[[ Information shown open ]]
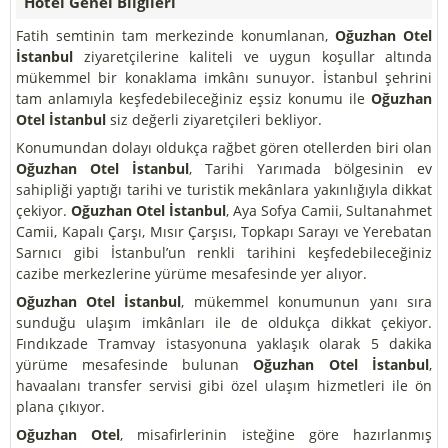
Hotel Genel Bilgileri
Fatih semtinin tam merkezinde konumlanan,
Oğuzhan Otel
İstanbul
ziyaretçilerine kaliteli ve uygun koşullar altında
mükemmel bir konaklama imkânı sunuyor. İstanbul şehrini
tam anlamıyla keşfedebileceğiniz eşsiz konumu ile
Oğuzhan
Otel İstanbul
siz değerli ziyaretçileri bekliyor.
Konumundan dolayı oldukça rağbet gören otellerden biri olan
Oğuzhan Otel İstanbul
, Tarihi Yarımada bölgesinin ev
sahipliği yaptığı tarihi ve turistik mekânlara yakınlığıyla dikkat
çekiyor.
Oğuzhan Otel İstanbul
, Aya Sofya Camii, Sultanahmet
Camii, Kapalı Çarşı, Mısır Çarşısı, Topkapı Sarayı ve Yerebatan
Sarnıcı gibi İstanbul’un renkli tarihini keşfedebileceğiniz
cazibe merkezlerine yürüme mesafesinde yer alıyor.
Oğuzhan Otel İstanbul
, mükemmel konumunun yanı sıra
sunduğu ulaşım imkânları ile de oldukça dikkat çekiyor.
Fındıkzade Tramvay istasyonuna yaklaşık olarak 5 dakika
yürüme mesafesinde bulunan
Oğuzhan Otel İstanbul
,
havaalanı transfer servisi gibi özel ulaşım hizmetleri ile ön
plana çıkıyor.
Oğuzhan Otel
, misafirlerinin isteğine göre hazırlanmış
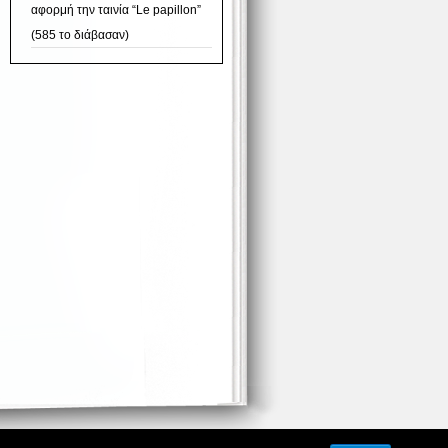
αφορμή την ταινία “Le papillon”
(585 το διάβασαν)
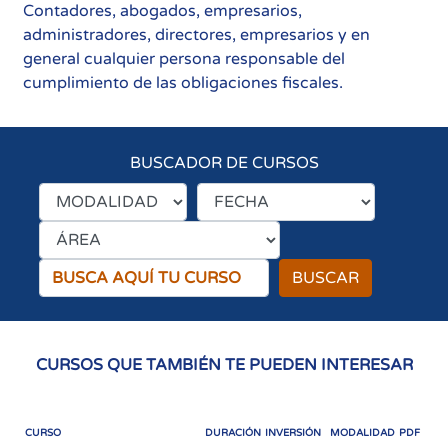
Contadores, abogados, empresarios,
administradores, directores, empresarios y en
general cualquier persona responsable del
cumplimiento de las obligaciones fiscales.
BUSCADOR DE CURSOS
BUSCAR
CURSOS QUE TAMBIÉN TE PUEDEN INTERESAR
CURSO
DURACIÓN
INVERSIÓN
MODALIDAD
PDF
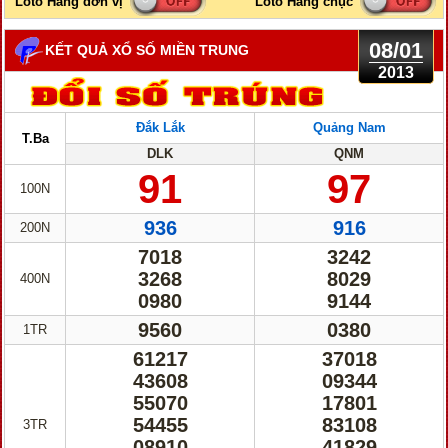
08/01
KẾT QUẢ XỔ SỐ MIỀN TRUNG
2013
Đắk Lắk
Quảng Nam
T.Ba
DLK
QNM
91
97
100N
936
916
200N
7018
3242
3268
8029
400N
0980
9144
9560
0380
1TR
61217
37018
43608
09344
55070
17801
54455
83108
3TR
08910
41829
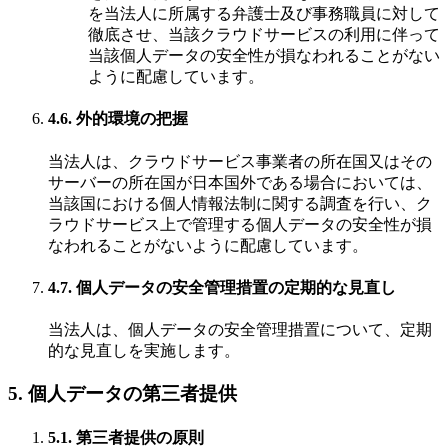
を当法人に所属する弁護士及び事務職員に対して
徹底させ、当該クラウドサービスの利用に伴って
当該個人データの安全性が損なわれることがない
ように配慮しています。
4.6. 外的環境の把握
当法人は、クラウドサービス事業者の所在国又はその
サーバーの所在国が日本国外である場合においては、
当該国における個人情報法制に関する調査を行い、ク
ラウドサービス上で管理する個人データの安全性が損
なわれることがないように配慮しています。
4.7. 個人データの安全管理措置の定期的な見直し
当法人は、個人データの安全管理措置について、定期
的な見直しを実施します。
5. 個人データの第三者提供
5.1. 第三者提供の原則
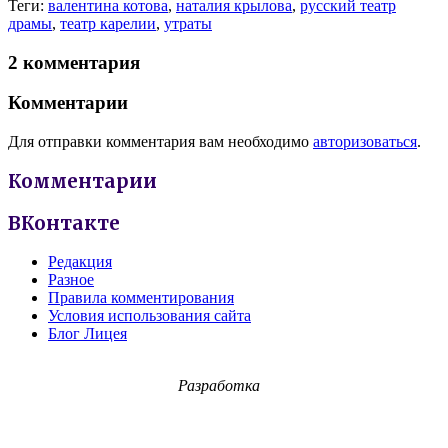
Теги:
валентина котова
,
наталия крылова
,
русский театр
драмы
,
театр карелии
,
утраты
2 комментария
Комментарии
Для отправки комментария вам необходимо
авторизоваться
.
Комментарии
ВКонтакте
Редакция
Разное
Правила комментирования
Условия использования сайта
Блог Лицея
Разработка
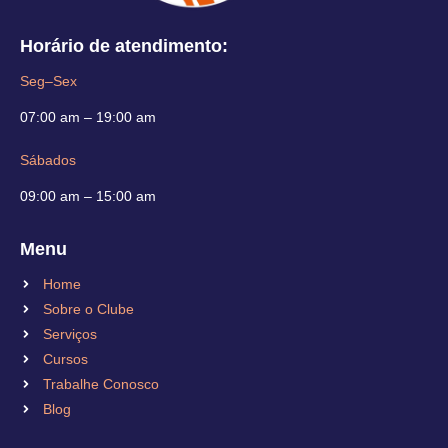
Horário de atendimento:
Seg–Sex
07:00 am – 19:00 am
Sábados
09:00 am – 15:00 am
Menu
Home
Sobre o Clube
Serviços
Cursos
Trabalhe Conosco
Blog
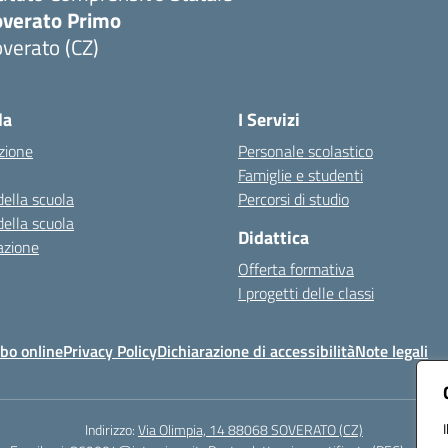
overato Primo
verato (CZ)
Visita la pagina iniziale della scuola
la
I Servizi
zione
Personale scolastico
Famiglie e studenti
della scuola
Percorsi di studio
della scuola
Didattica
azione
Offerta formativa
I progetti delle classi
bo online
Privacy Policy
Dichiarazione di accessibilità
Note legali
Indirizzo:
Via Olimpia, 14 88068 SOVERATO (CZ)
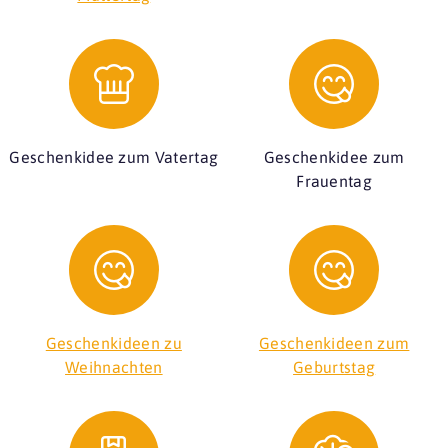
Geschenkidee zum Vatertag
Geschenkidee zum
Frauentag
Geschenkideen zu
Geschenkideen zum
Weihnachten
Geburtstag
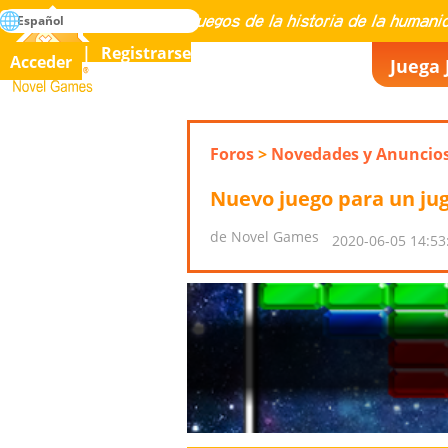
búsqueda
Español
Maestría en todos los juegos de la historia de la humanidad
Registrarse
Acceder
Juega 
Novel Games
Foros
>
Novedades y Anuncio
Nuevo juego para un jug
de Novel Games
2020-06-05 14:53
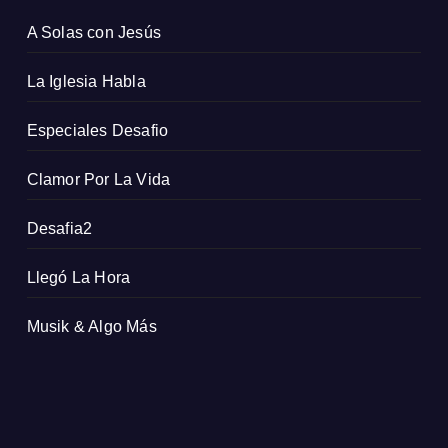
A Solas con Jesús
La Iglesia Habla
Especiales Desafio
Clamor Por La Vida
Desafia2
Llegó La Hora
Musik & Algo Más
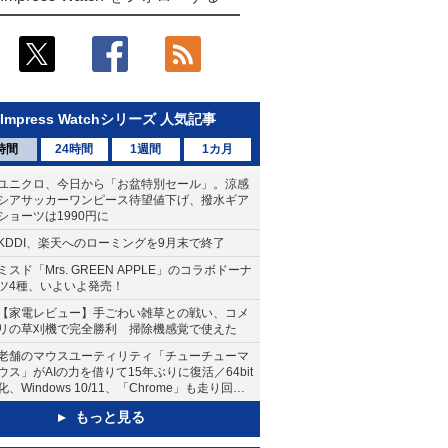
Impress Watchシリーズ 人気記事
時間
24時間
1週間
1カ月
ユニクロ、今日から「お盆特別セール」。涼感
シアサッカーワンピース待望値下げ、撥水ギア
ショーツは1990円に
KDDI、楽天へのローミングを9月末で終了
ミスド「Mrs. GREEN APPLE」のコラボドーナ
ツ4種、いよいよ発売！
【家電レビュー】手ごわい雑草との戦い、コメ
リの草刈機で完全勝利 掃除機感覚で使えた
老舗のマウスユーティリティ「チューチューマ
ウス」がAIの力を借りて15年ぶりに復活／64bit
化、Windows 10/11、「Chrome」も走り回
る。復活記念で2026年末まで500円
もっと見る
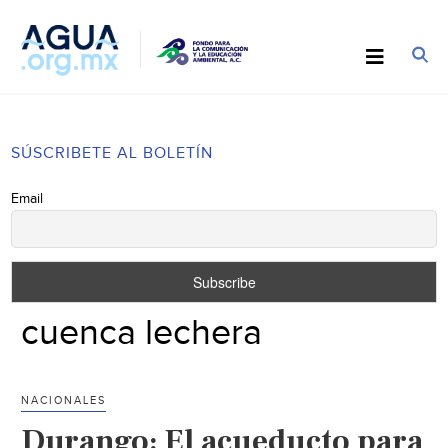
SÚSCRIBETE AL BOLETÍN
Email
cuenca lechera
NACIONALES
Durango: El acueducto para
[[ Information shown closed ]]
> Try it: A complete answer gives every line of the records holding "ulaşım".

> Task output:
sunduğu ulaşım imkânları ile de oldukça dikkat çekiyor.
havaalanı transfer servisi gibi özel ulaşım hizmetleri ile ön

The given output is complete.